Grounds 4 and 5, based upon refusal of the judge to give to the jury certain requested instructions, are not in proper form for consideration, as in neither of them is it alleged that “the requested instructions were pertinent and applicable to the facts of the case.” Ward v. Gardner, 35 Ga. App. 569 (2) (134 S. E. 346). Nor does it appear that the requests to charge were “presented to the judge before the jury retired to consider their verdict.” Burch v. State, 34 Ga. App. 119 (2) (128 S. E. 587).
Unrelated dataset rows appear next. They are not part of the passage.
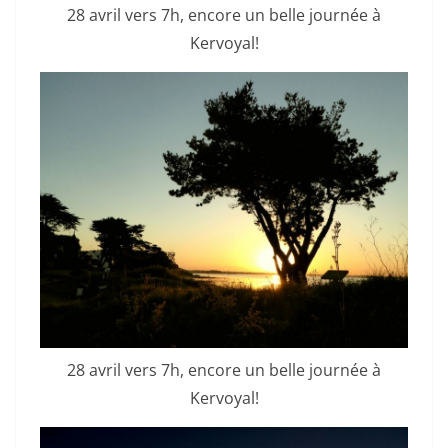
28 avril vers 7h, encore un belle journée à
Kervoyal!
28 avril vers 7h, encore un belle journée à
Kervoyal!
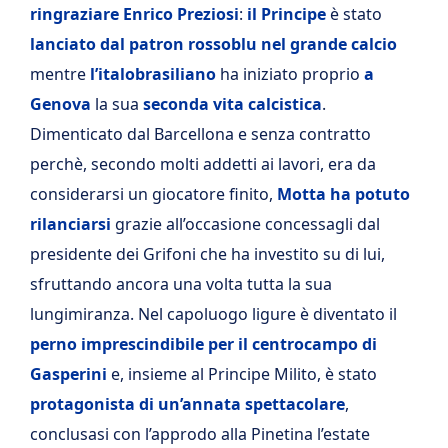
ringraziare Enrico Preziosi
:
il Principe
è stato
lanciato dal patron rossoblu nel grande calcio
mentre
l’italobrasiliano
ha iniziato proprio
a
Genova
la sua
seconda vita calcistica
.
Dimenticato dal Barcellona e senza contratto
perchè, secondo molti addetti ai lavori, era da
considerarsi un giocatore finito,
Motta ha potuto
rilanciarsi
grazie all’occasione concessagli dal
presidente dei Grifoni che ha investito su di lui,
sfruttando ancora una volta tutta la sua
lungimiranza. Nel capoluogo ligure è diventato il
perno imprescindibile per il centrocampo di
Gasperini
e, insieme al Principe Milito, è stato
protagonista di un’annata spettacolare
,
conclusasi con l’approdo alla Pinetina l’estate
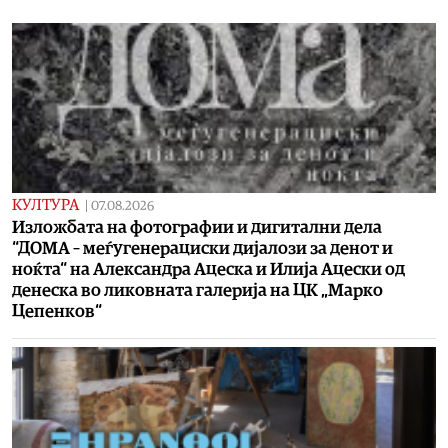
КУЛТУРА
|
07.08.2026
Изложбата на фотографии и дигитални дела
“ДОМА – меѓугенерациски дијалози за денот и
ноќта“ на Александра Ацеска и Илија Ацески од
денеска во ликовната галерија на ЦК „Марко
Цепенков“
Ground 6 raises no question for determination, as it does not show what objection was made to the admission of the evidence when it was offered, nor that the objection was then urged. Jenkins v. Jenkins, 150 Ga. 77 (134 S. E. 346); Shirley v. Byrd, 162 Ga. 598 (134 S. E. 316); Gray v. State, 33 Ga. App. 596 (121 S. E. 414).

The 1th special ground of the motion alleges that the court illegally withheld from the jury certain evidence. It does not allege that such illegal withholding was prejudicial or harmful in any way to the accused; nor does it appear that the excluded testimony was material and would have benefitted the complaining party. To authorize a new trial, grounds of a motion must show not only *116error but injury; and, no injury being alleged in this ground, it is without merit. Brown v. Atlanta, 66 Ga. 76; Griffin v. Henderson, 117 Ga. 382 (2) (43 S. E. 712); Campbell v. Walker, 20 Ga. App. 88 (4) (92 S. E. 545).

There is an abundance of evidence to support the verdict, and the motion for a new trial was properly overruled.

Judgment affirmed.

Broíjles, C. J., and Luke, J., concur.